Scaffolding Vocabulary Learning

The article by Lapp starts out by saying, "The proportion of difficult words found in a text and a reader's general vocabulary knowledge predict how well a reader can understand a text. Research also indicates that early differences in vocabulary knowledge affect reading achievement scores in later grades" (pg. 276). Having students focus on vocabulary development is only going to help them later on down the road when they are needing to read more complicated text and derive tougher meanings. Also, it is vital that students have exposure to vocabulary when they are young because the achievement gap is likely to be closer than farther apart. This article discusses the achievement gap in low income areas, because often times children are one or two grades behind reading achievement and word recognition than what they are supposed to be. Effective instruction needs to be administered to students all throughout their literacy learning because having early exposure will help them as they move on in their literacy development.

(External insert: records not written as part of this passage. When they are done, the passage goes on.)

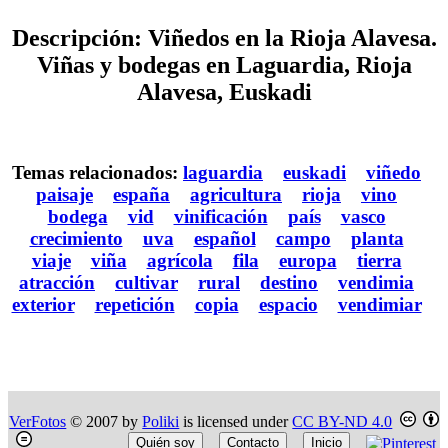
Descripción: Viñedos en la Rioja Alavesa.
Viñas y bodegas en Laguardia, Rioja
Alavesa, Euskadi
Temas relacionados:
laguardia
euskadi
viñedo
paisaje
españa
agricultura
rioja
vino
bodega
vid
vinificación
país
vasco
crecimiento
uva
español
campo
planta
viaje
viña
agrícola
fila
europa
tierra
atracción
cultivar
rural
destino
vendimia
exterior
repetición
copia
espacio
vendimiar
VerFotos
© 2007 by
Poliki
is licensed under
CC BY-ND 4.0
Quién soy
Contacto
Inicio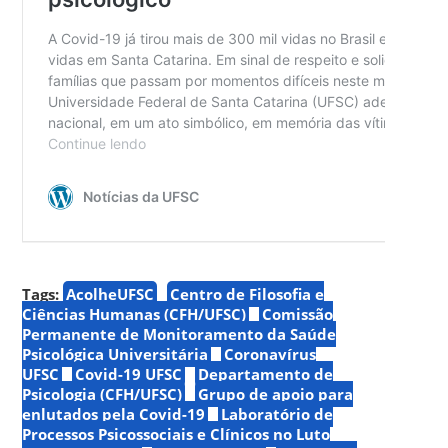
Tags:
AcolheUFSC
Centro de Filosofia e
Ciências Humanas (CFH/UFSC)
Comissão
Permanente de Monitoramento da Saúde
Psicológica Universitária
Coronavírus
UFSC
Covid-19 UFSC
Departamento de
Psicologia (CFH/UFSC)
Grupo de apoio para
enlutados pela Covid-19
Laboratório de
Processos Psicossociais e Clínicos no Luto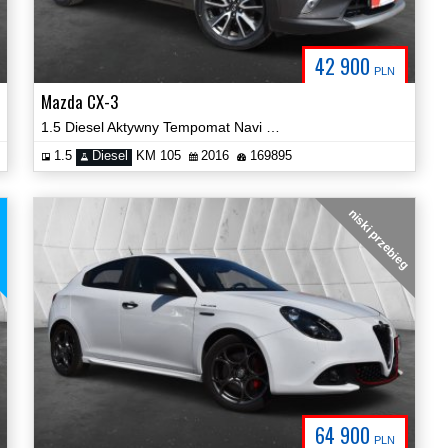
42 900
PLN
Mazda CX-3
1.5 Diesel Aktywny Tempomat Navi Kamera Certyfikat Prezentacja Video!
1.5
Diesel
KM 105
2016
169895
niski przebieg
64 900
PLN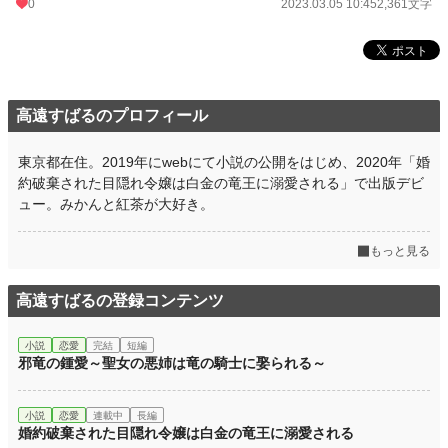
0
2023.03.05 10:45
2,361文字
高遠すばるのプロフィール
東京都在住。2019年にwebにて小説の公開をはじめ、2020年「婚
約破棄された目隠れ令嬢は白金の竜王に溺愛される」で出版デビ
ュー。みかんと紅茶が大好き。
もっと見る
高遠すばるの登録コンテンツ
小説
恋愛
完結
短編
邪竜の鍾愛～聖女の悪姉は竜の騎士に娶られる～
小説
恋愛
連載中
長編
婚約破棄された目隠れ令嬢は白金の竜王に溺愛される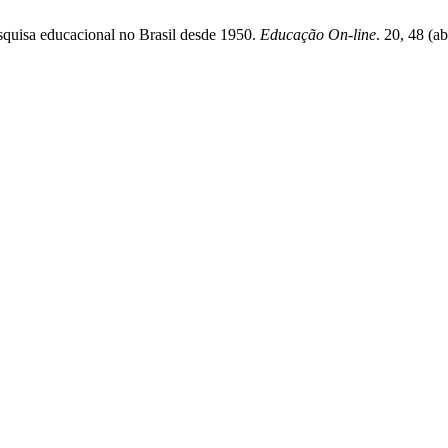
esquisa educacional no Brasil desde 1950.
Educação On-line
. 20, 48 (a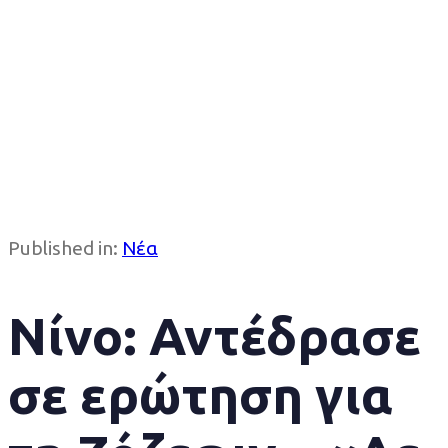
Published in:
Νέα
Νίνο: Αντέδρασε
σε ερώτηση για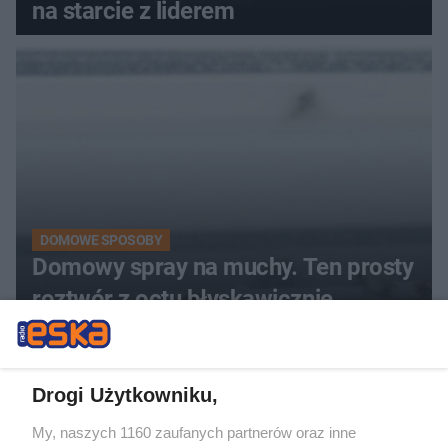
na starcie z liderem
DOMOWE SPOSOBY
Domowy spray na muchy. Ten prosty
roztwór z octu błyskawicznie
odstraszy uciążliwe owady
ZOBACZ WIĘCEJ
Drogi Użytkowniku,
My, naszych 1160 zaufanych partnerów oraz inne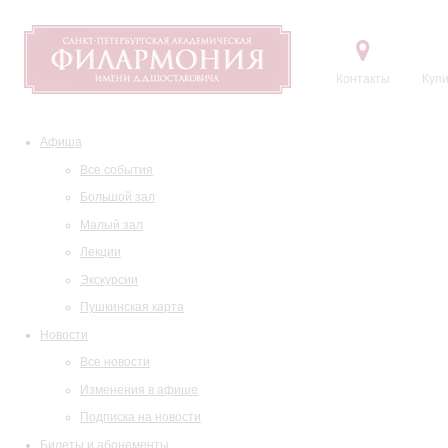
Контакты
Купи
Афиша
Все события
Большой зал
Малый зал
Лекции
Экскурсии
Пушкинская карта
Новости
Все новости
Изменения в афише
Подписка на новости
Билеты и абонементы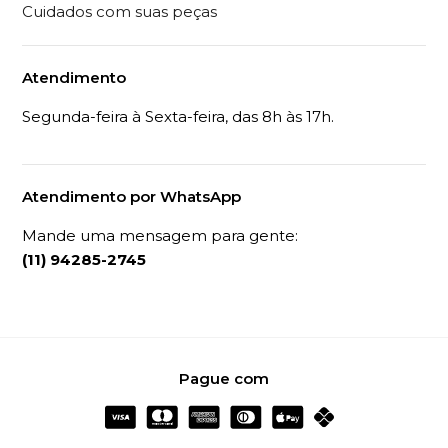
Cuidados com suas peças
Atendimento
Segunda-feira à Sexta-feira, das 8h às 17h.
Atendimento por WhatsApp
Mande uma mensagem para gente:
(11) 94285-2745
Pague com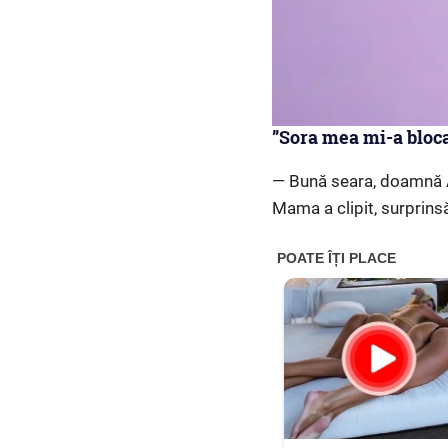
”Sora mea mi-a bloca
— Bună seara, doamnă A
Mama a clipit, surprins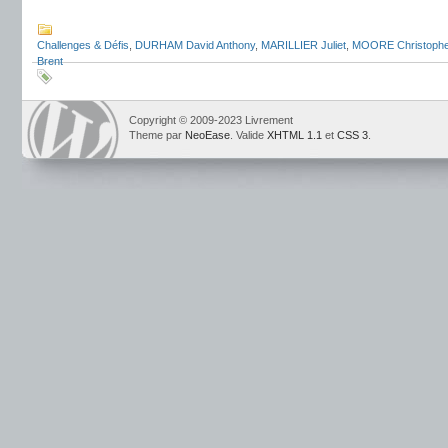
Challenges & Défis
,
DURHAM David Anthony
,
MARILLIER Juliet
,
MOORE Christophe
Brent
Copyright © 2009-2023 Livrement
Theme par
NeoEase
. Valide
XHTML 1.1
et
CSS 3
.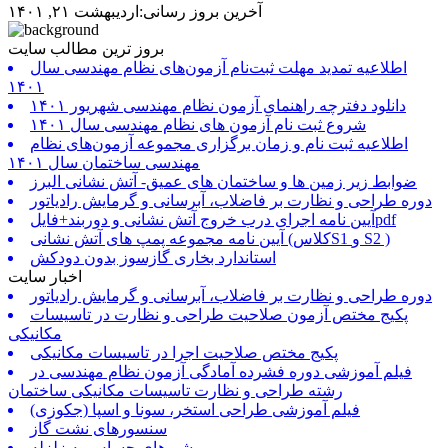
آخرین بروز رسانی:اردیبهشت ۲۱, ۱۴۰۱
بروز ترین مطالب سایت
اطلاعیه تمدید مهلت ثبت‌نام آزمون‌های نظام مهندسی سال
۱۴۰۱
دانلود دفترچه راهنمای آزمون نظام مهندسی شهریور ۱۴۰۱
شروع ثبت نام آزمون های نظام مهندسی سال ۱۴۰۱
اطلاعیه ثبت نام و زمان برگزاری مجموعه آزمون‌های نظام
مهندسی ساختمان سال ۱۴۰۱
ضوابط زیر زمین ها و ساختمان های عمیق- آتش نشانی البرز
دوره طراحی و نظارت بر فاضلاب، آبرسانی و گرمایش رادیاتور
آیین نامه اجرای درب خروج آتش نشانی و دوربند+فایلpdf
آیین نامه مجموعه پمپ های آتش نشانی (کلاسS1 و S2 )
استاندارد بخاری گازسوز بدون دودکش
اخبار سایت
دوره طراحی و نظارت بر فاضلاب، آبرسانی و گرمایش رادیاتور
پکیج مختص آزمون صلاحیت طراحی و نظارت در تاسیسات
مکانیکی
پکیج مختص صلاحیت اجرا در تاسیسات مکانیکی
فیلم آموزشی دوره فشرده آمادگی آزمون نظام مهندسی در
رشته طراحی و نظارت تاسیسات مکانیکی ساختمان
فیلم آموزشی طراحی استخر، سونا و اسپا (جکوزی)
سنسورهای نشت گاز
شیرهای حساس به زلزله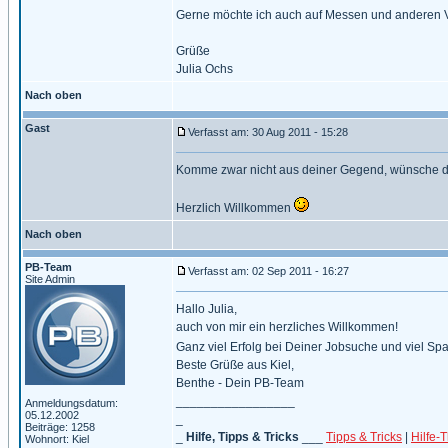
Gerne möchte ich auch auf Messen und anderen 
Grüße
Julia Ochs
Nach oben
Gast
Verfasst am: 30 Aug 2011 - 15:28
Komme zwar nicht aus deiner Gegend, wünsche dir a
Herzlich Willkommen
Nach oben
PB-Team
Verfasst am: 02 Sep 2011 - 16:27
Site Admin
Hallo Julia,
auch von mir ein herzliches Willkommen!
Ganz viel Erfolg bei Deiner Jobsuche und viel Sp
Beste Grüße aus Kiel,
Benthe - Dein PB-Team
_________________
Anmeldungsdatum:
05.12.2002
_
Beiträge: 1258
_
Hilfe, Tipps & Tricks
___
Tipps & Tricks
|
Hilfe-
Wohnort: Kiel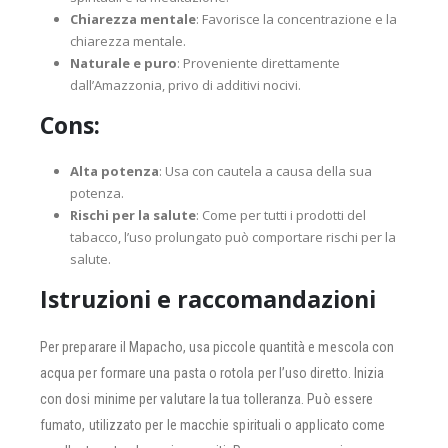
Chiarezza mentale
: Favorisce la concentrazione e la
chiarezza mentale.
Naturale e puro
: Proveniente direttamente
dall’Amazzonia, privo di additivi nocivi.
Cons:
Alta potenza
: Usa con cautela a causa della sua
potenza.
Rischi per la salute
: Come per tutti i prodotti del
tabacco, l’uso prolungato può comportare rischi per la
salute.
Istruzioni e raccomandazioni
Per preparare il Mapacho, usa piccole quantità e mescola con
acqua per formare una pasta o rotola per l’uso diretto. Inizia
con dosi minime per valutare la tua tolleranza. Può essere
fumato, utilizzato per le macchie spirituali o applicato come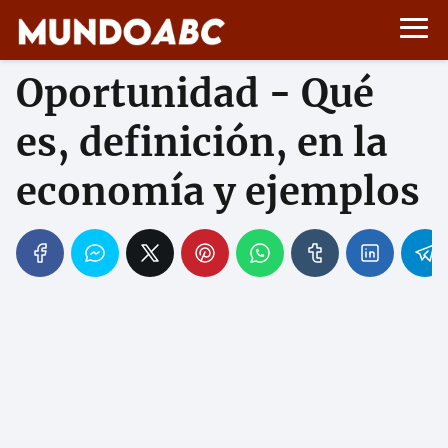
Oportunidad - Qué
es, definición, en la
economía y ejemplos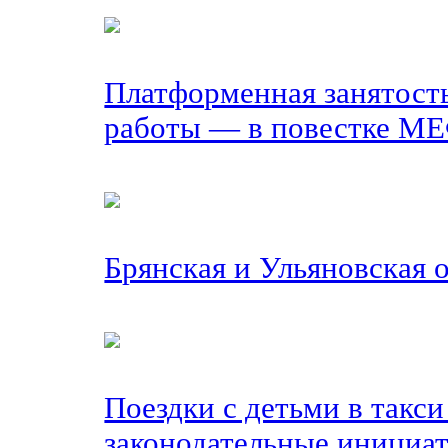
Платформенная занятост
работы — в повестке М
Брянская и Ульяновская
Поездки с детьми в такси
законодательные инициа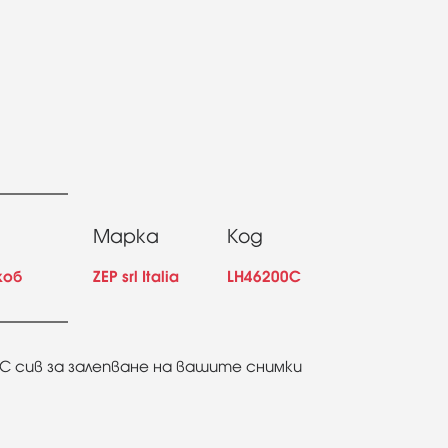
Марка
Код
жоб
ZEP srl Italia
LH46200C
a C сив за залепване на вашите снимки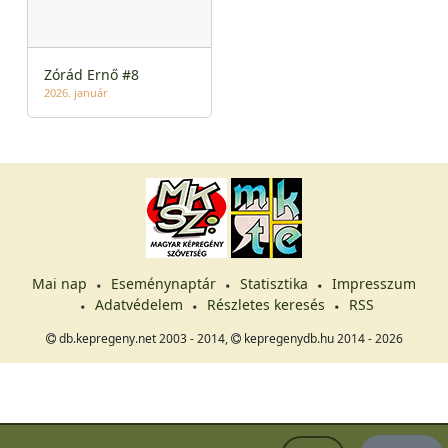
Zórád Ernő #8
2026. január
Mai nap
Eseménynaptár
Statisztika
Impresszum
Adatvédelem
Részletes keresés
RSS
db.kepregeny.net 2003 - 2014,
kepregenydb.hu 2014 - 2026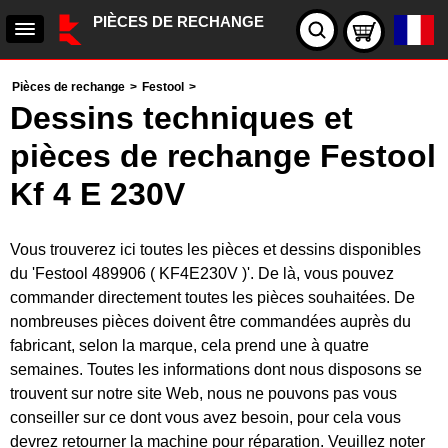
PIÈCES DE RECHANGE
Pièces de rechange
>
Festool
>
Dessins techniques et
pièces de rechange Festool
Kf 4 E 230V
Vous trouverez ici toutes les pièces et dessins disponibles
du 'Festool 489906 ( KF4E230V )'. De là, vous pouvez
commander directement toutes les pièces souhaitées. De
nombreuses pièces doivent être commandées auprès du
fabricant, selon la marque, cela prend une à quatre
semaines. Toutes les informations dont nous disposons se
trouvent sur notre site Web, nous ne pouvons pas vous
conseiller sur ce dont vous avez besoin, pour cela vous
devrez retourner la machine pour réparation. Veuillez noter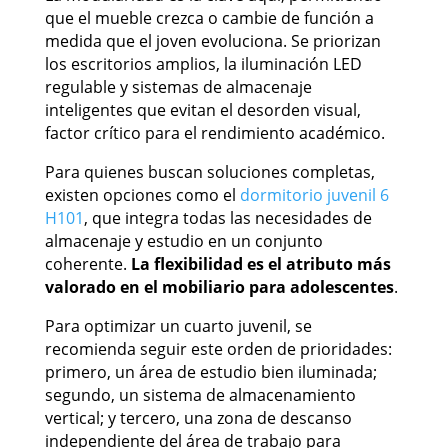
que el mueble crezca o cambie de función a
medida que el joven evoluciona. Se priorizan
los escritorios amplios, la iluminación LED
regulable y sistemas de almacenaje
inteligentes que evitan el desorden visual,
factor crítico para el rendimiento académico.
Para quienes buscan soluciones completas,
existen opciones como el
dormitorio juvenil 6
H101
, que integra todas las necesidades de
almacenaje y estudio en un conjunto
coherente.
La flexibilidad es el atributo más
valorado en el mobiliario para adolescentes
.
Para optimizar un cuarto juvenil, se
recomienda seguir este orden de prioridades:
primero, un área de estudio bien iluminada;
segundo, un sistema de almacenamiento
vertical; y tercero, una zona de descanso
independiente del área de trabajo para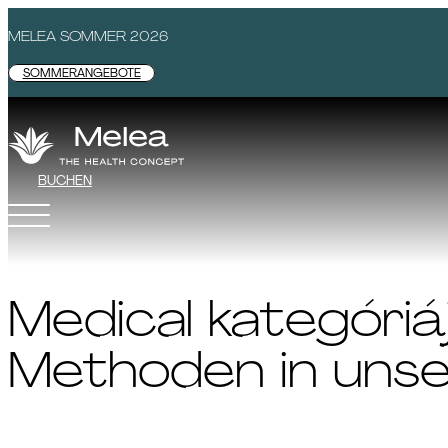
MELEA SOMMER 2026
SOMMERANGEBOTE
BUCHEN
Medical kategóriá
Methoden in uns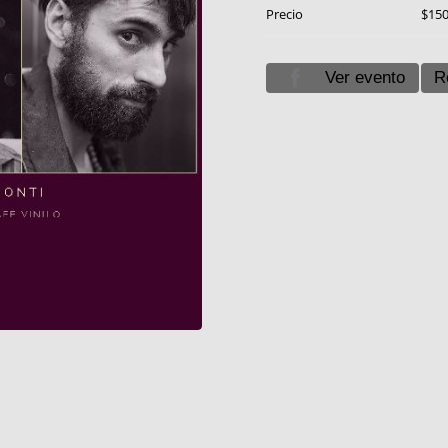
Precio
$15
Ver evento
R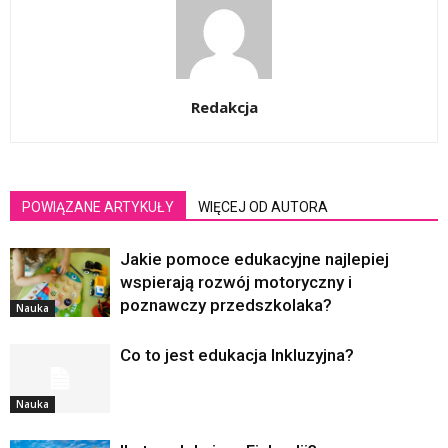
Redakcja
POWIĄZANE ARTYKUŁY
WIĘCEJ OD AUTORA
Jakie pomoce edukacyjne najlepiej
wspierają rozwój motoryczny i
poznawczy przedszkolaka?
Nauka
Co to jest edukacja Inkluzyjna?
Nauka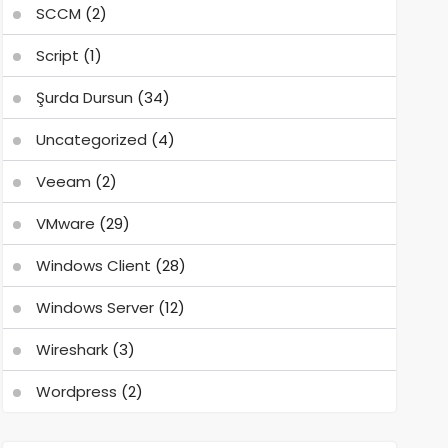
SCCM
(2)
Script
(1)
Şurda Dursun
(34)
Uncategorized
(4)
Veeam
(2)
VMware
(29)
Windows Client
(28)
Windows Server
(12)
Wireshark
(3)
Wordpress
(2)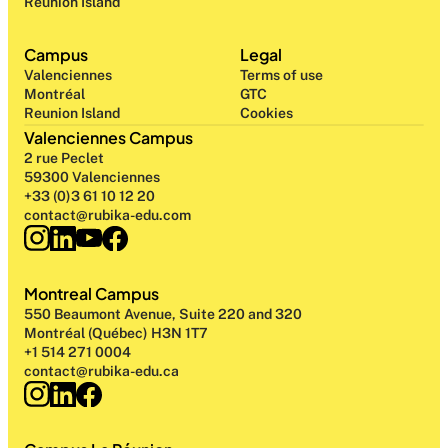
Reunion Island
Campus
Legal
Valenciennes
Terms of use
Montréal
GTC
Reunion Island
Cookies
Valenciennes Campus
2 rue Peclet
59300 Valenciennes
+33 (0)3 61 10 12 20
contact@rubika-edu.com
Montreal Campus
550 Beaumont Avenue, Suite 220 and 320
Montréal (Québec) H3N 1T7
+1 514 271 0004
contact@rubika-edu.ca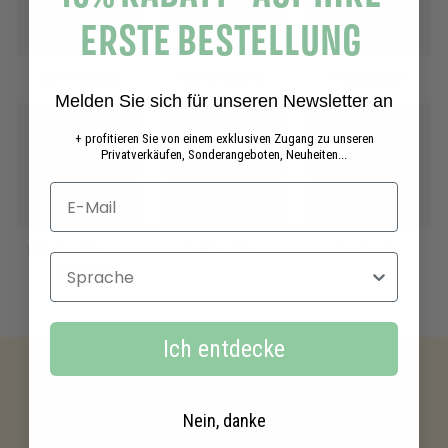
ERSTE BESTELLUNG
Alle Produkte
Eau de toilette
Handpflege
Melden Sie sich für unseren Newsletter an
+ profitieren Sie von einem exklusiven Zugang zu unseren
Privatverkäufen, Sonderangeboten, Neuheiten...
Flüssigseifen aus
Gesichtspflege
Geschenke
Sprache
Marseille
Ich entdecke
Nein, danke
Kostenloser versand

"Differences in the type of language structures, interaction styles, and vocabulary found in many homes means that the language of schooling is significantly different from the language many students encounter prior to entering school" (pg. 276). While it is important that students have exposure to language no matter where they are; in school or at home, we as teachers have to understand that the type of language being used at home may be very different than they type of language that is being presented in instruction time at school. Conversations between children and adults can be beneficial to their literacy learning and development of vocabulary. This type of conversation can come from simply communicating with children about their day or random small talk, but one of the most effective processes is to read aloud to children. "Findings from several studies indicate that reading aloud to students can contribute to vocabulary growth" (pg. 277). It is important for students to find strategies that can help them increase their exposure to vocabulary as well as their understanding of new words, and how those can be used in real life readings and writings.

Word learning and vocabulary development takes place over time and is not something that happens right away. It is a process and continues to develop even into adulthood. Although children have vocabulary explosions early on, they still learn vocabulary as they continue on in school, just not at such a rapid rate. Along with that, there are various different types of instruction that is to be implemented when teaching different types of words. Some words that are specific to a subject require conceptual learning/instruction because that way they can see how the word pertains to certain real life examples. The overall goal of vocabulary is to derive meaning from words and apply that in a bigger scheme of things that allows us to understand an overall meaning of the text. Developing word consciousness is important in creating an environment where students can understand words and the meanings of texts. Exposing low income students to vocabulary and increasing the amount of language they are familiar with, will close the vocabulary gap that has become ever so prevalent in our schools that are lacking resources and effective teachers who can deliver instruction.

1 comment:

  1. I think it's great that you incorporated the idea of language use at home versus language use at school. It's really easy to think that every child has the same experiences when they leave the classroom; i.e., that they all read with their parents and have lengthy conversations with their parents that relate to their school day, their developing understandings and experiences, etc. When in reality, the majority of students go home to an empty house, to their siblings whom ignore him/her, or to parents that while they may talk to their children, those conversations could be either highly innapropriate and unacceptable, etc. As teachers we have to fulfill more than one role in helping our students develop literacy and its very important that we don't forget that.